A teacher has won an employment tribunal against Warrington Borough Council after being cleared of force-feeding a child.
The judgement found the claimant, named as Ms A Starkie, was unfairly dismissed by the respondent, the council.
It related to a claim for unfair dismissal and a breach of contract arising from the decision to dismiss her summarily in February 2018 on the grounds of gross misconduct.
It related to an incident in March 2017 when she was feeding a child, referred to as child one in the judgement, in the dining hall at the school where she worked.
She denied she was guilty of any misconduct and took issue with various aspects of the council’s decision, its investigation into the incident and its handling of the evidence.
The tribunal in Manchester heard the authority relied on a detailed investigation report and witness statements ‘as supporting its belief in the gross misconduct’.
Ms Starkie is a qualified teacher and her employment with the council began in January 2011.
At the time of her dismissal in February 2018, she had seven years of experience in the school working with vulnerable students with special educational needs and, in some cases, serious disabilities.
The tribunal considered evidence from a visiting physiotherapist, who believed she saw Ms Starkie forcing food into the child’s mouth.
She believed the youngster was unable to move his arms and tried to free them, and that the claimant pushed his arms back.
She also said she saw Ms Starkie’s arm around the child’s shoulder – and that she was pushing his cheek in order to push food, which he ‘tended to store’ in his cheeks, into his mouth.

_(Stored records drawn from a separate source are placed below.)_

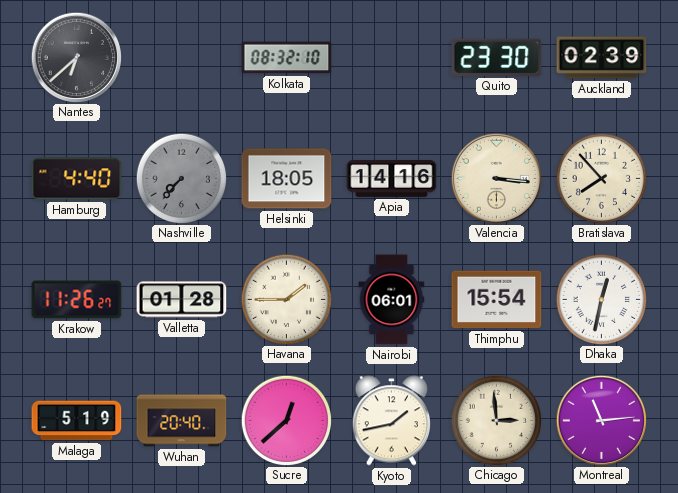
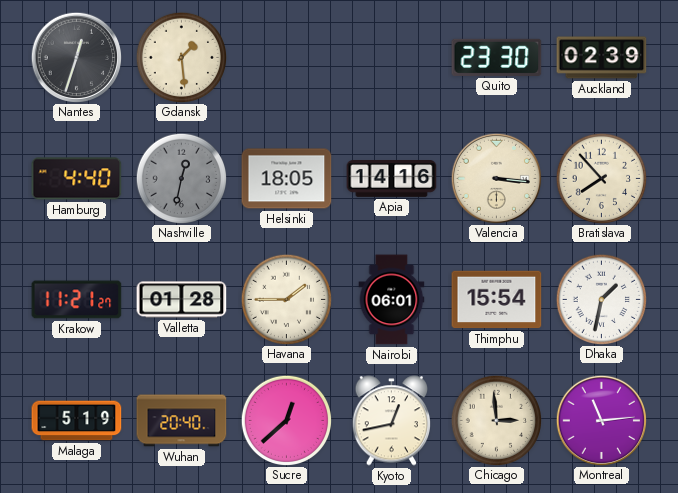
Nantes: 6:38 -> 12:33
Gdansk: none -> 1:29
Kolkata: 08:32 -> none
Nashville: 7:37 -> 12:32
Krakow: 11:26 -> 11:21
Dhaka: 12:32 -> 1:32
Kyoto: 1:43 -> 12:43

Based on the available evidence, the tribunal found that the youngster’s ‘agitation and distress’ was ‘not caused by Ms Starkie mishandling him or force-feeding him’.
It says he ‘may well have been screaming with food in his mouth’ but the claimant was not force-feeding him, she was in fact ‘trying to calm him to help him eat’.
The tribunal heard that following her suspension, a delay of approximately eight weeks followed before the investigation was under way and before an investigator was appointed.
The tribunal was given no explanation from the council for this delay.
The judgement also found the authority breached Ms Starkie’s contract by dismissing her without notice, with a remedy hearing to be fixed to determine compensation.
In conclusion, the tribunal said it is ‘uncontroversial’ to say there was a ‘direct conflict in evidence’ about the incident.
The council says it ‘abides by the ruling’ of the tribunal but did not wish to comment further.